Poetry = lyrical eschatology

10.26.2006

first line like a fuse

Poet, light your first line like a fuse!

10.24.2006

nice title

Inadvertent insult in front of a painting: “Nice frame.” After reading a poem: “Nice title.”

10.22.2006

gestalts glitter

The phenomenological power of both metaphor and thisness derives from an awareness of an extreme tension between being and time. Thisness is the lyric comprehension of this tension; an instant of time opens to embrace the resonance of all that is; time is present, but suspended--held in balance. Metaphor, by contrast, is a form of domestic understanding: wholeness overrides morality, but does not erase it. The distinction of things remains the foundation of their resonant connexion. In metaphor, gestalts glitter: those inflected by being and time, flashing back and forth over the hinge of what is common.

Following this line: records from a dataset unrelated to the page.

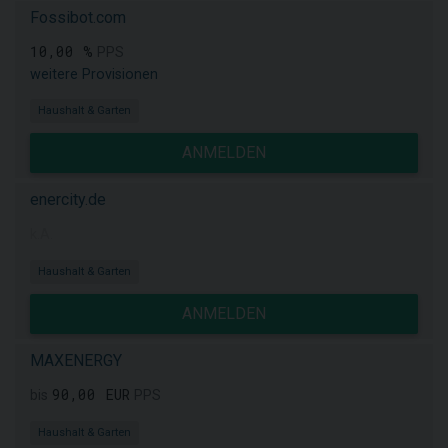
Fossibot.com
10,00 %
PPS
weitere Provisionen
Haushalt & Garten
ANMELDEN
enercity.de
k.A.
Haushalt & Garten
ANMELDEN
MAXENERGY
90,00 EUR
bis
PPS
Haushalt & Garten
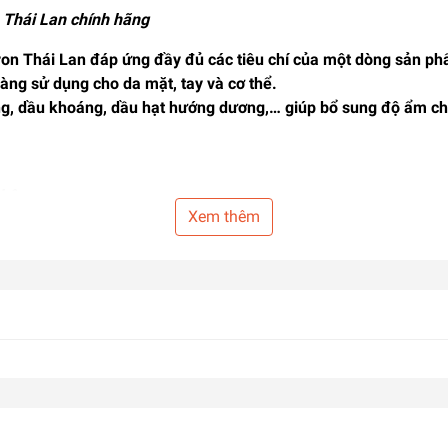
 Thái Lan chính hãng
on Thái Lan
đáp ứng đầy đủ các tiêu chí của một dòng sản p
àng sử dụng cho da mặt, tay và cơ thể.
ong, dầu khoáng, dầu hạt hướng dương,… giúp
bổ sung độ ẩm ch
thân
Xem thêm
 thâm, hạn chế đốm nâu gây sạm da, tẩy tế bào chết, chống nắn
ng sản phẩm có giá bình dân, phù hợp với đối tượng sử dụng là
ặc biệt đẩy lùi tình trạng da khô, sần sùi, nứt nẻ khi thời tiế
G DỤNG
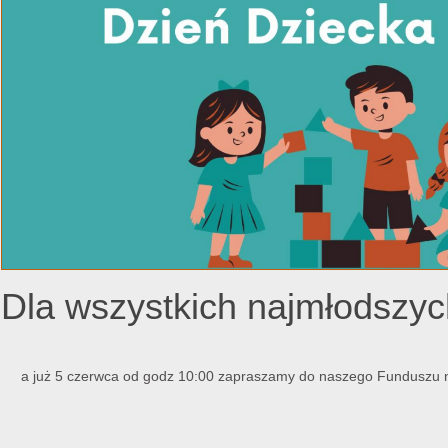
Dla wszystkich najmłods
a już 5 czerwca od godz 10:00 zapraszamy do naszego Funduszu n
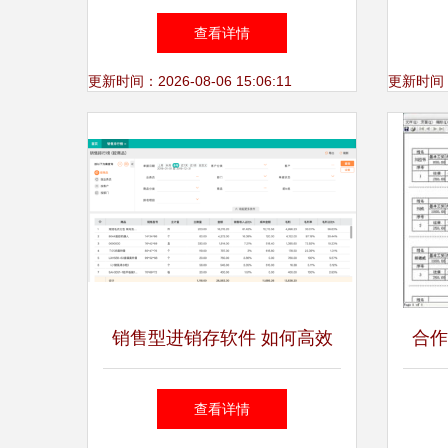
数字化转型的关键一步
一
查看详情
更新时间：2026-08-06 15:06:11
更新时间：20
销售型进销存软件 如何高效
合作
驱动软件销售业绩增长？
方—
查看详情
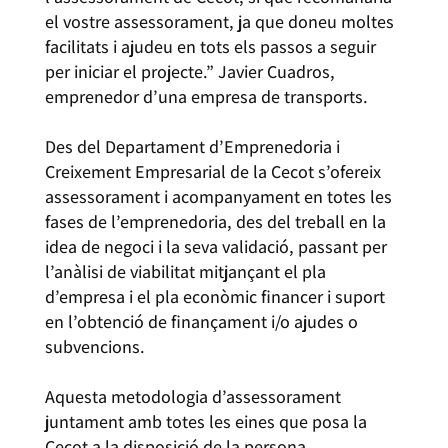
el vostre assessorament, ja que doneu moltes
facilitats i ajudeu en tots els passos a seguir
per iniciar el projecte.” Javier Cuadros,
emprenedor d’una empresa de transports.
Des del Departament d’Emprenedoria i
Creixement Empresarial de la Cecot s’ofereix
assessorament i acompanyament en totes les
fases de l’emprenedoria, des del treball en la
idea de negoci i la seva validació, passant per
l’anàlisi de viabilitat mitjançant el pla
d’empresa i el pla econòmic financer i suport
en l’obtenció de finançament i/o ajudes o
subvencions.
Aquesta metodologia d’assessorament
juntament amb totes les eines que posa la
Cecot a la disposició de la persona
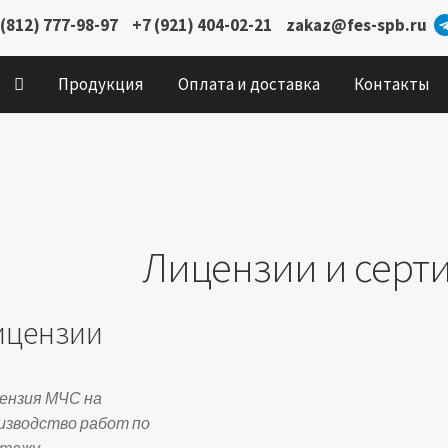
 (812) 777-98-97
+7 (921) 404-02-21
zakaz@fes-spb.ru
Продукция
Оплата и доставка
Контакты
Лицензии и серт
ицензии
ензия МЧС на
изводство работ по
тажу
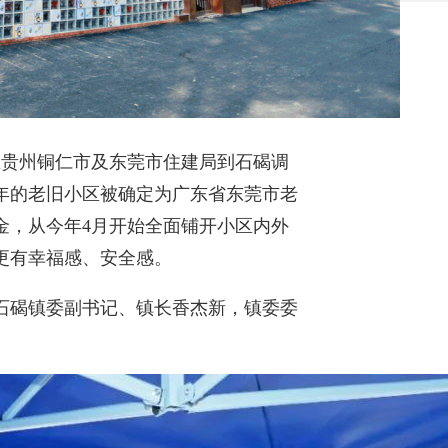
在贵州铜仁市及东莞市住建局到石碣调
年的老旧小区被确定为广东省东莞市老
资金，从今年4月开始全面铺开小区内外
更有幸福感、安全感。
石碣镇委副书记、镇长香杰新，镇委委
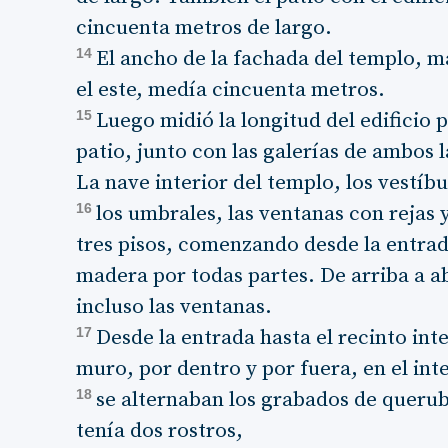
cincuenta metros de largo.
14
El ancho de la fachada del templo, má
el este, medía cincuenta metros.
15
Luego midió la longitud del edificio 
patio, junto con las galerías de ambos
La nave interior del templo, los vestíbu
16
los umbrales, las ventanas con rejas y
tres pisos, comenzando desde la entrad
madera por todas partes. De arriba a a
incluso las ventanas.
17
Desde la entrada hasta el recinto inte
muro, por dentro y por fuera, en el inte
18
se alternaban los grabados de queru
tenía dos rostros,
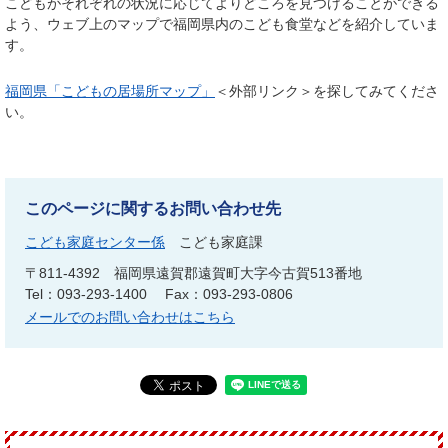
こどもがそれぞれの状況に応じてよりどころを見つけることができる
よう、ウェブ上のマップで福岡県内のこども食堂などを紹介していま
す。
福岡県「こどもの居場所マップ」
＜外部リンク＞
を探してみてくださ
い。
このページに関するお問い合わせ先
こども家庭センター係
こども家庭課
〒811-4392
福岡県遠賀郡遠賀町大字今古賀513番地
Tel：093-293-1400
Fax：093-293-0806
メールでのお問い合わせはこちら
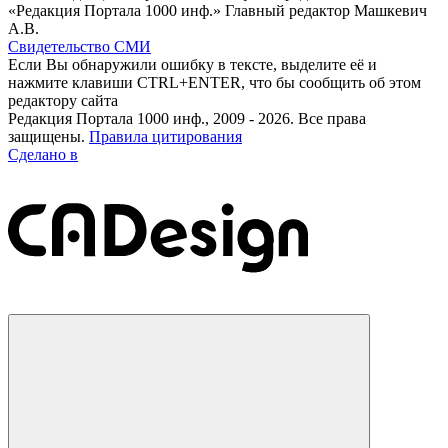
«Редакция Портала 1000 инф.» Главный редактор Машкевич
А.В.
Свидетельство СМИ
Если Вы обнаружили ошибку в тексте, выделите её и
нажмите клавиши CTRL+ENTER, что бы сообщить об этом
редактору сайта
Редакция Портала 1000 инф., 2009 - 2026. Все права
защищены.
Правила цитирования
Сделано в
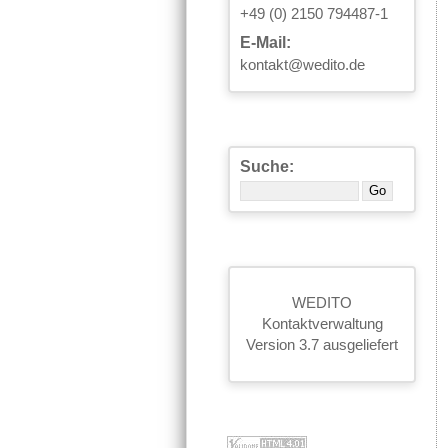
+49 (0) 2150 794487-1
E-Mail:
kontakt@wedito.de
Suche:
WEDITO
Kontaktverwaltung
Version 3.7 ausgeliefert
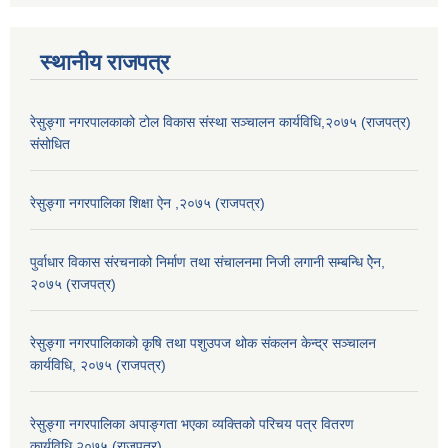
स्थानीय राजपत्र
रेसुङ्गा नगरपालकाको टोल विकास संस्था सञ्चालन कार्यविधि,२०७५ (राजपत्र)
संसोधित
रेसुङ्गा नगरपालिका शिक्षा ऐन ,२०७५ (राजपत्र)
पुर्वाधार विकास संरचनाको निर्माण तथा स‌ंचालनमा निजी लगानी सम्बन्धि ऐेन,
२०७५ (राजपत्र)
रेसुङ्गा नगरपालिकाको कृषि तथा पशुउपज थोक संकलन केन्द्र सञ्चालन
कार्यविधि, २०७५ (राजपत्र)
रेसुङ्गा नगरपालिका अपाङ्गता भएका व्यक्तिको परिचय पत्र वितरण
कार्यविधि,२०७५ (राजपत्र)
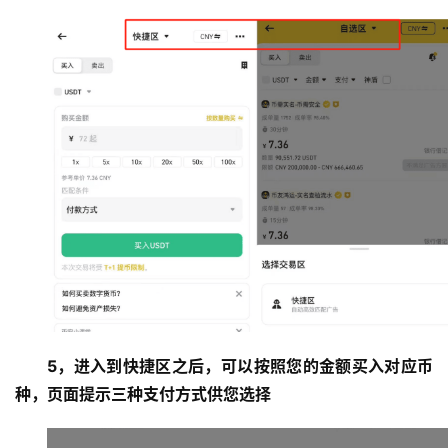
5，进入到快捷区之后，可以按照您的金额买入对应币
种，页面提示三种支付方式供您选择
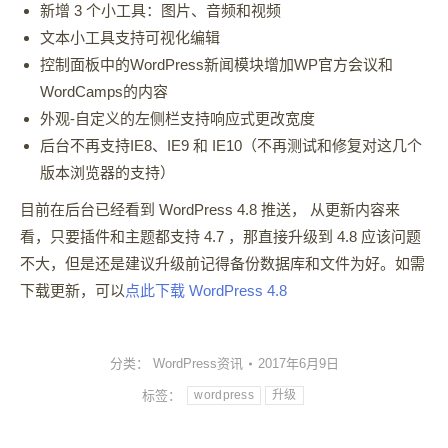
新增 3 个小工具：图片、音频和视频
文本小工具支持可视化编辑
控制面板中的WordPress新闻模块增加WP官方会议和
WordCamps的内容
外观-自定义的左侧栏支持响应式更改宽度
后台不再支持IE8、IE9 和 IE10（不再测试和修复对这几个
版本浏览器的支持）
目前在后台已经看到 WordPress 4.8 推送， 从更新内容来
看，只要插件和主题都支持 4.7 ，那直接升级到 4.8 应该问题
不大，但是还是建议升级前记得备份数据库和文件为好。如需
下载更新，可以
点此下载 WordPress 4.8
分类：
WordPress资讯
2017年6月9日
标签：
wordpress
升级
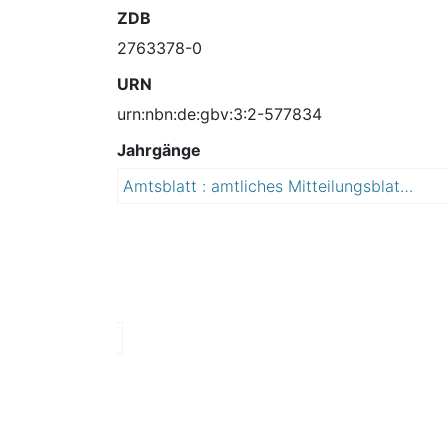
ZDB
2763378-0
URN
urn:nbn:de:gbv:3:2-577834
Jahrgänge
Amtsblatt : amtliches Mitteilungsblatt der Lutherstadt Eisleben mit den Ortschaften Bischofrode, Burgsdorf, Hedersleben, Osterhausen, Polleben, Rothenschirmbach, Schmalzerode, Unterrißdorf, Volkstedt und Wolferode
2
0
1
5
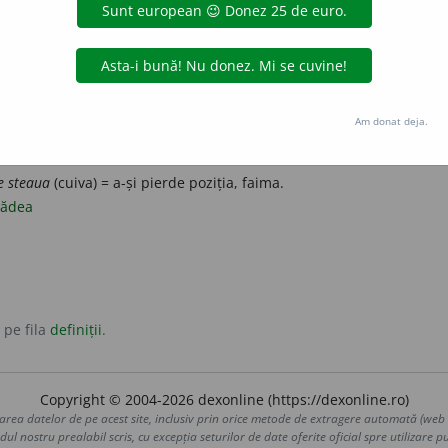
ub orizont.
a
antonime:
răsări
treaga strălucire, putere, faimă etc., a dispărea pentru totdeauna.
pieri
Am donat deja.
: muri.
i
e steaua
(cuiva) = a-și pierde poziția, faima.
cădea
 pe fila
definiții
.
Copyright © 2004-2026 dexonline (https://dexonline.ro)
area datelor de pe acest site, inclusiv prin orice metode de extragere automată (web s
dul nostru prealabil scris, cu excepția seturilor de date oferite oficial spre utilizare pub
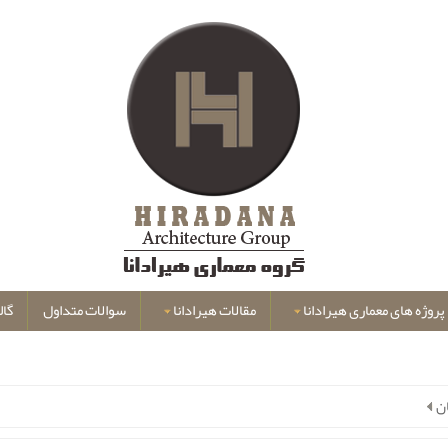
پروژه های معماری هیرادانا
مقالات هیرادانا
سوالات متداول
گال
ن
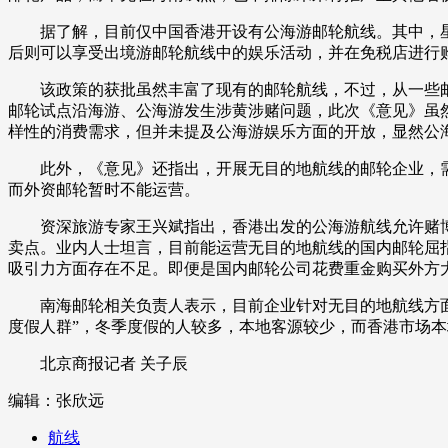
据了解，目前仅中国香港开设有公海游邮轮航线。其中，星梦
财经
教育
乡村振兴
生态环境
一带一路
后则可以享受出境游邮轮航线中的娱乐活动，并在免税店进行
大国智造
大国展会
大国保险
云顶对话
该政策的获批虽然丰富了现有的邮轮航线，不过，从一些邮轮
邮轮试点沿海游、公海游发生涉黄涉赌问题，此次《意见》虽
样性的消费需求，但并未提及公海游娱乐方面的开放，显然公
此外，《意见》还指出，开展无目的地航线的邮轮企业，需为
而外资邮轮暂时不能运营。
CCTV.节目官网
直播
节目单
栏目
片库
资深旅游专家王兴斌指出，香港出发的公海游航线允许赌博
卖点。业内人士坦言，目前能运营无目的地航线的国内邮轮屈指
吸引力方面存在不足。即便是国内邮轮公司花费重金购买外方
南海邮轮相关负责人表示，目前企业针对无目的地航线方面的
度假人群”，冬季度假的人较多，本地客源较少，而香港市场
北京商报记者 关子辰
编辑：张欣远
航线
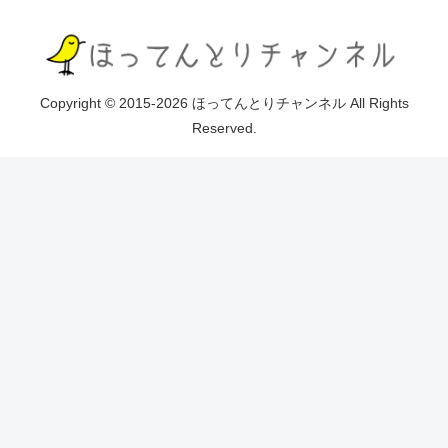
Copyright © 2015-2026 ほってんとりチャンネル All Rights
Reserved.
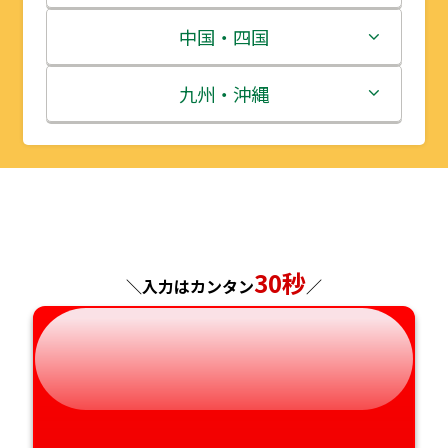
宮城県
群馬県
富山県
三重県
中国・四国
秋田県
埼玉県
石川県
滋賀県
鳥取県
九州・沖縄
山形県
千葉県
福井県
京都府
島根県
福岡県
福島県
東京都
山梨県
大阪府
岡山県
佐賀県
神奈川県
長野県
兵庫県
広島県
長崎県
30秒
＼入力はカンタン
／
岐阜県
奈良県
山口県
熊本県
静岡県
和歌山県
徳島県
大分県
愛知県
香川県
宮崎県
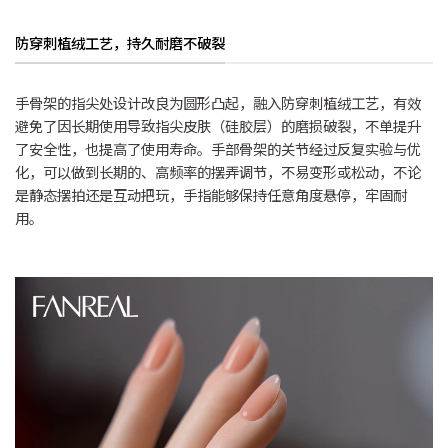
防穿刺植绒工艺，持久耐磨不破裂
手骨架的指尖处设计改良为圆形凸起，融入防穿刺植绒工艺，有效
避免了因长期使用导致指尖皮肤（硅胶层）的磨损破裂，不单提升
了安全性，也提高了使用寿命。手部骨架的关节经过反复实验与优
化，可以做到长期的、高频率的摆弄调节，不易变形或松动，不论
是静态摆拍还是互动把玩，手指能够保持任意角度悬停，牢固耐
用。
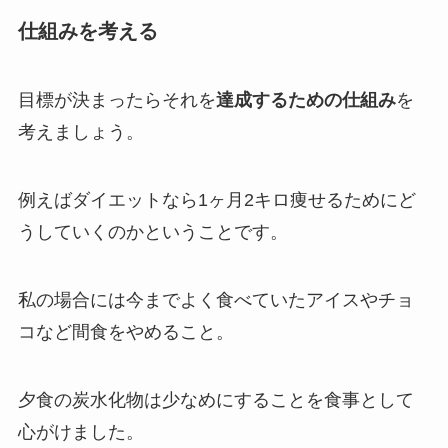
仕組みを考える
目標が決まったらそれを
達成するための仕組み
を
考えましょう。
例えばダイエットなら1ヶ月2キロ痩せるためにど
うしていくのかということです。
私の場合には今までよく食べていたアイスやチョ
コなど間食をやめること。
夕食の炭水化物は少なめにすることを食事として
心がけました。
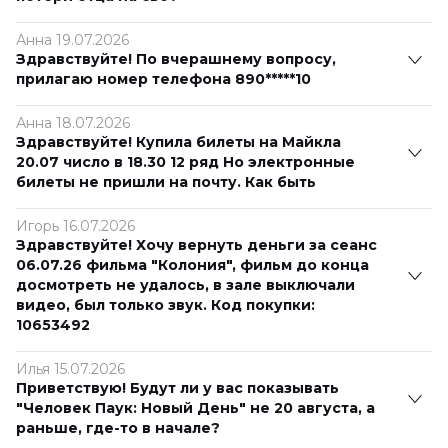
Анна 19.07.2026
Здравствуйте! По вчерашнему вопросу,
прилагаю номер телефона 890*****10
Анна 18.07.2026
Здравствуйте! Купила билеты на Майкла
20.07 число в 18.30 12 ряд Но электронные
билеты не пришли на почту. Как быть
Игорь 16.07.2026
Здравствуйте! Хочу вернуть деньги за сеанс
06.07.26 фильма "Колония", фильм до конца
досмотреть не удалось, в зале выключали
видео, был только звук. Код покупки:
10653492
Илья 15.07.2026
Приветствую! Будут ли у вас показывать
"Человек Паук: Новый День" не 20 августа, а
раньше, где-то в начале?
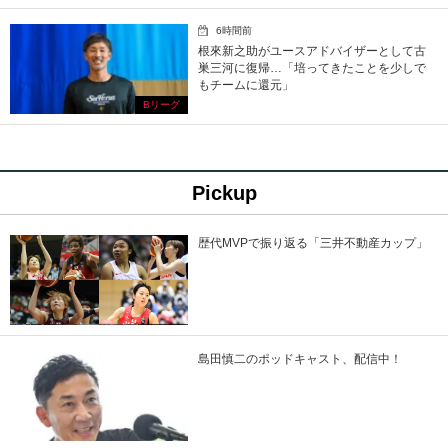
6時間前
根來新之助がユースアドバイザーとして古
巣三河に復帰…「培ってきたことを少しで
もチームに還元」
Bリーグ
Pickup
歴代MVPで振り返る「三井不動産カップ」
島田慎二のポッドキャスト、配信中！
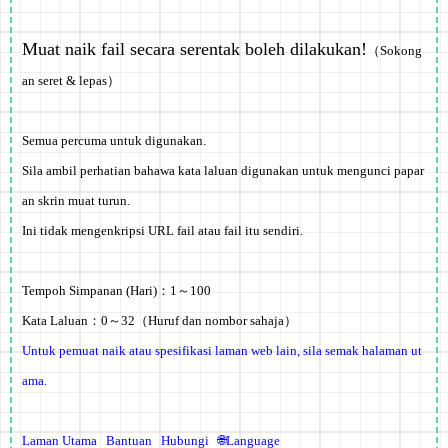
Muat naik fail secara serentak boleh dilakukan!
（Sokong
an seret & lepas）
Semua
percuma
untuk digunakan.
Sila ambil perhatian bahawa kata laluan digunakan untuk mengunci papar
an skrin muat turun.
Ini tidak mengenkripsi URL fail atau fail itu sendiri.
Tempoh Simpanan (Hari)：1～100
Kata Laluan：0～32（Huruf dan nombor sahaja）
Untuk pemuat naik atau spesifikasi laman web lain, sila semak halaman ut
ama.
Laman Utama
Bantuan
Hubungi
🌐Language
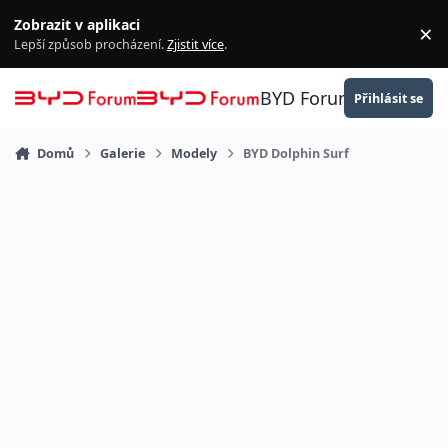
Přejít na obsah
Zobrazit v aplikaci
×
Za
Lepší způsob procházení.
Zjistit více
.
BYD Forum
Přihlásit se
Domů
Galerie
Modely
BYD Dolphin Surf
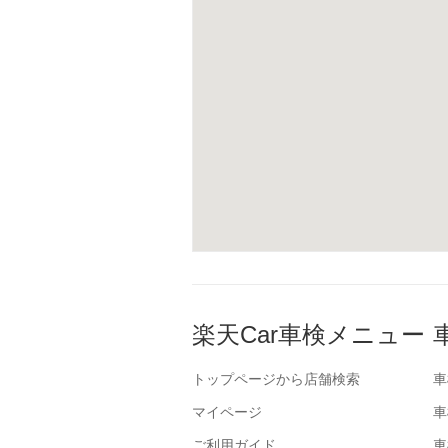
楽天Car車検メニュー
トップページから店舗検索
車
マイページ
車
ご利用ガイド
車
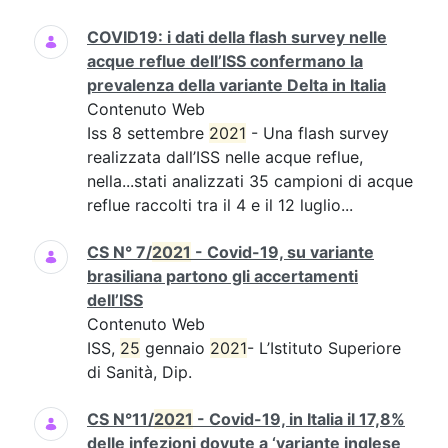
COVID19: i dati della flash survey nelle
acque reflue dell’ISS confermano la
prevalenza della variante Delta in Italia
Contenuto Web
Iss 8 settembre
2021
- Una flash survey
realizzata dall’ISS nelle acque reflue,
nella...stati analizzati 35 campioni di acque
reflue raccolti tra il 4 e il 12 luglio...
CS N° 7/
2021
- Covid-19, su variante
brasiliana partono gli accertamenti
dell’ISS
Contenuto Web
ISS,
25
gennaio
2021
- L’Istituto Superiore
di Sanità, Dip.
CS N°11/
2021
- Covid-19, in Italia il 17,8%
delle infezioni dovute a ‘variante inglese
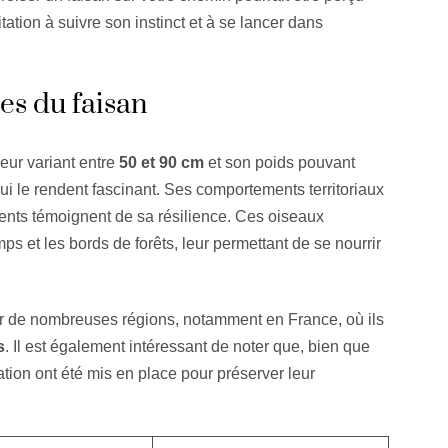
tion à suivre son instinct et à se lancer dans
es du faisan
ueur variant entre
50 et 90 cm
et son poids pouvant
 qui le rendent fascinant. Ses comportements territoriaux
ments témoignent de sa résilience. Ces oiseaux
ps et les bords de forêts, leur permettant de se nourrir
rir de nombreuses régions, notamment en France, où ils
s
. Il est également intéressant de noter que, bien que
tion ont été mis en place pour préserver leur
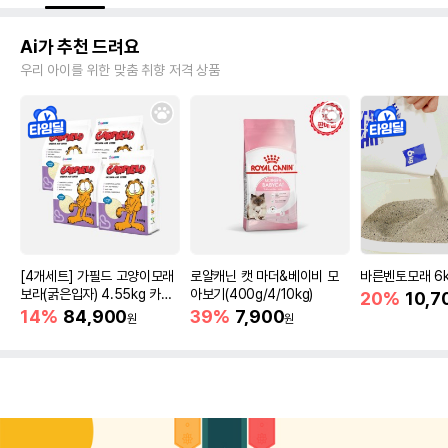
Ai가 추천 드려요
우리 아이를 위한 맞춤 취향 저격 상품
[4개세트] 가필드 고양이모래
로얄캐닌 캣 마더&베이비 모
바른벤토모래 6
보라(굵은입자) 4.55kg 카사
아보기(400g/4/10kg)
20%
10,7
바모래
14%
84,900
39%
7,900
원
원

—Jan Zwicky, Wisdom and Metaphor, #67

10.21.2006

unapparent harmony

Heraklitas states "an unapparent harmony is more powerful than an obvious one." And so it is with all superior metaphors in poetry.

10.17.2006

a ballot cast

To write a political poem is to cast a ballot in ongoing, open-ended referendum on the future of the world.

10.14.2006

no rung below you

Sometimes when you come to the end of a line, you have that sensation of stepping down a ladder and feeling for a moment that there is no other rung below, that you’ll be left to dangle in space.

10.07.2006

Wallace Stevens Birthday Bash

"I don't have a separate mind for legal work and another for writing poetry. I do each with my whole mind."--Wallace Stevens.

Tonight I'm introducing the poet Lawrence Joseph who will be delivering an address entitled: "The Poet and The Lawyer: The Example of Wallace Stevens." The event is the annual Wallace Stevens Birthday Bash, put on by the Hartford Public Library and The Friends and Enemies of Wallace Stevens.

10.03.2006

attended to on many levels

In a poem, the words ask to be attended to on many levels.

10.01.2006

second most important writing instrument

Second in importance to a poet’s favored writing instrument is the wastebasket.